- _TASK BRIEF_:
Repeat every entry word for word; omit all pictures.

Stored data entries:
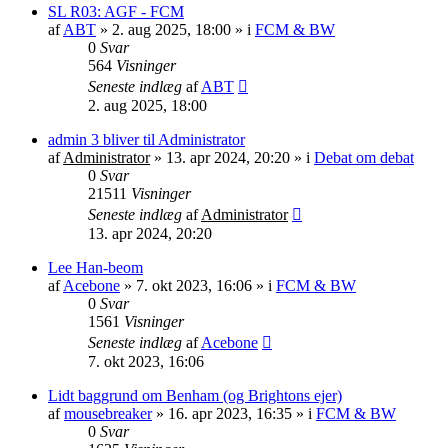
SL R03: AGF - FCM
af
ABT
»
2. aug 2025, 18:00
» i
FCM & BW
0
Svar
564
Visninger
Seneste indlæg
af
ABT
2. aug 2025, 18:00
admin 3 bliver til Administrator
af
Administrator
»
13. apr 2024, 20:20
» i
Debat om debat
0
Svar
21511
Visninger
Seneste indlæg
af
Administrator
13. apr 2024, 20:20
Lee Han-beom
af
Acebone
»
7. okt 2023, 16:06
» i
FCM & BW
0
Svar
1561
Visninger
Seneste indlæg
af
Acebone
7. okt 2023, 16:06
Lidt baggrund om Benham (og Brightons ejer)
af
mousebreaker
»
16. apr 2023, 16:35
» i
FCM & BW
0
Svar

- _SOLUTION FOR THIS TASK_:
SL R03: AGF - FCM
af
ABT
»
2. aug 2025, 18:00
» i
FCM & BW
0
Svar
564
Visninger
Seneste indlæg
af
ABT
2. aug 2025, 18:00
admin 3 bliver til Administrator
af
Administrator
»
13. apr 2024, 20:20
» i
Debat om debat
0
Svar
21511
Visninger
Seneste indlæg
af
Administrator
13. apr 2024, 20:20
Lee Han-beom
af
Acebone
»
7. okt 2023, 16:06
» i
FCM & BW
0
Svar
1561
Visninger
Seneste indlæg
af
Acebone
7. okt 2023, 16:06
Lidt baggrund om Benham (og Brightons ejer)
af
mousebreaker
»
16. apr 2023, 16:35
» i
FCM & BW
0
Svar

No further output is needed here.